Mit dem Einmarsch der Amerikaner im Fichtelgebirge kam das Aus für Wälzlagerproduktion. Ware für die Fortführung des Krieges durfte nicht mehr hergestellt werden. Und nun begann die eingangs angesprochene Produktion von Handwagen. Zusätzlich wurden Holzprodukte, wie Wäscheklammern, Kochlöffel, Knöpfe oder Gürtelschnallen produziert.

Herzogenaurach wird neuer Standort

Am 29.03.1946 beauftragte der Herzogenauracher Stadtrat Bürgermeister Hans Maier Verhandlungen mit der Firma „Industrie GmbH" bezüglich einer Ansiedlung in Herzogenaurach zu führen. Im April und Mai 1946 führte Regierungsrat Ewald Kalkhorst als Vertreter der Industrie GmbH (Schaeffler) und der „Feintuchfabrik Theodor Fröhner" weitere Verhandlung bezüglich der Ansiedlung eines Betriebs in Herzogenaurach.

 

Mit Stadtratsbeschluss vom 10.Mai 1946 wurde die Überlassung des ehemaligen NSFK-Heims (die sog. „Fliegerbaracke") im Weihersbach sowie die Errichtung von zehn  Behelfsheimen für die Belegschaft auf dem Gelände im Weihersbach genehmigt. Bis zur Fertigstellung neuer Werksbauten im Industriegebiet südlich des (damals noch existierenden) Bahnhofs sollte im Weihersbachgelände produziert werden. So wurden denn dann auch Schaeffler Holzknöpfe bzw. Gürtelschnallen als „Modell Weihersbach" in den Handel gebracht.

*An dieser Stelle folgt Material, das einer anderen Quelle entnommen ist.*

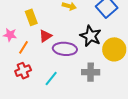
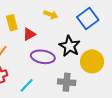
red triangle: (45, 36) -> (29, 34), moved

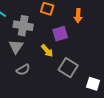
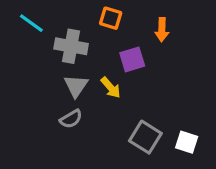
gray triangle: (16, 47) -> (76, 86), moved
gray square: (68, 68) -> (145, 137), moved

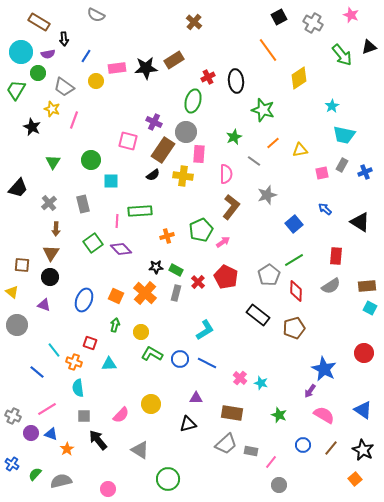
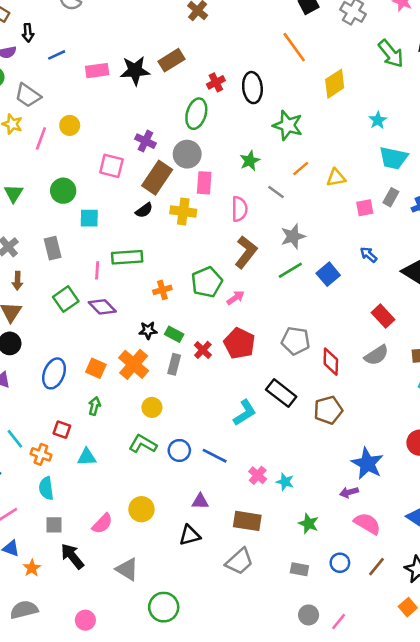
blue line: (86, 56) -> (57, 55), turned 32
yellow circle: (96, 81) -> (70, 125), moved
red rectangle: (336, 256) -> (383, 316), turned -48
green line: (294, 260) -> (290, 270), moved
gray pentagon: (269, 275) -> (296, 341), turned -30
cyan L-shape: (205, 330) -> (245, 413), moved
yellow circle: (141, 332) -> (152, 407), moved
purple arrow: (310, 391) -> (349, 492), turned 40
gray rectangle: (251, 451) -> (299, 569), moved
pink line: (271, 462) -> (339, 621), moved

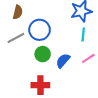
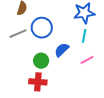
green circle: (43, 54) -> (41, 61), moved
blue semicircle: (63, 61) -> (62, 50), moved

Zur Produktion von hölzernen Gürtelschnallen war es gekommen, weil Dr. Schaeffler aus Katscher eine größere menge Plüschstoffe mitgebracht hatte. Aus diesen wollte er bem örtlichen Schneider in Schwarzenhammer Wintermäntel für seine Angestellten herstellen lassen. Doch dieser musste passen, weil er keine Schnallen für die Mäntel hatte. Wilhelm Schaeffler erkannte diese Marktlücke, fuhr nach München und verkaufte dort innerhalb eines Tages über eine Million solcher Schnallen. Bis zu 200.000 solcher Gürtelschnallen wurden später monatlich produziert.

Inzwischen hatte Dr. Wilhelm Schaeffler mit einem Freund aus seiner Zeit in Katscher die Firma „Fritsch & Schaeffler GmbH" gegründet. Heinz Fritsch kümmerte sich als Geschäftsführer um den betrieblichen Ablauf und Dr. W. Schaeffler war für die Materialbeschaffung und die Finanzen zuständig und außerdem holte man den Feintuchspezialisten Theodor Fröhner mit ins Boot. Am 17.Juni 1946 wurde eine Vereinbarung zwischen der Stadt und den Firmeninhabern geschlossen, in dem „das stadteigene Grundstücksgelände am Bahnhof" der Firma Fritsch und Schaeffler nur unter folgenden Bedingungen übereignet wird. Darin heißt es:


a)     der Bau der Fabrikgebäude ist binnen einem Jahr - vom Tage der Übereignung des Grundstücks gerechnet - zu erstellen,

b)    binnen einem Jahr nach Fertigstellung der Gebäude sind mindestens 120 in Herzogenaurach wohnhafte Personen (Angestellte und Arbeiter) zu beschäftigen, es sei denn daß die Einstellung von 120 Personen ohne Verschulden der Firmen , z.B. durch die Arbeitsmarktlage bedingt, trotz nachträglicher Unterstützung durch das Arbeistamt nicht möglich sein sollte. Hierbei wird davon ausgegangen, daß der Beschäftigtenstand von 120 Personen als Stammpersonal zu gelten hat. Die Entwicklung der Forma ist derart gedacht, daß bei normalem Wirtschaftsaufstieg in fünf Jahren 500 - 700 Arbeitskräfte beschäftigt werden..........."

 

Bis zur Fertigstellung der geplanten Fabrikationsräume am Bahnhof sollte die Produktion in der genannten Fliegerbaracke erfolgen. Der Mitpreis für den Quadtratmeter betrug -.30 Reichsmark und für eine etwas 5000 qm große Lagerfläche vor der Baracke wurden -.05 Reichsmark berechnet.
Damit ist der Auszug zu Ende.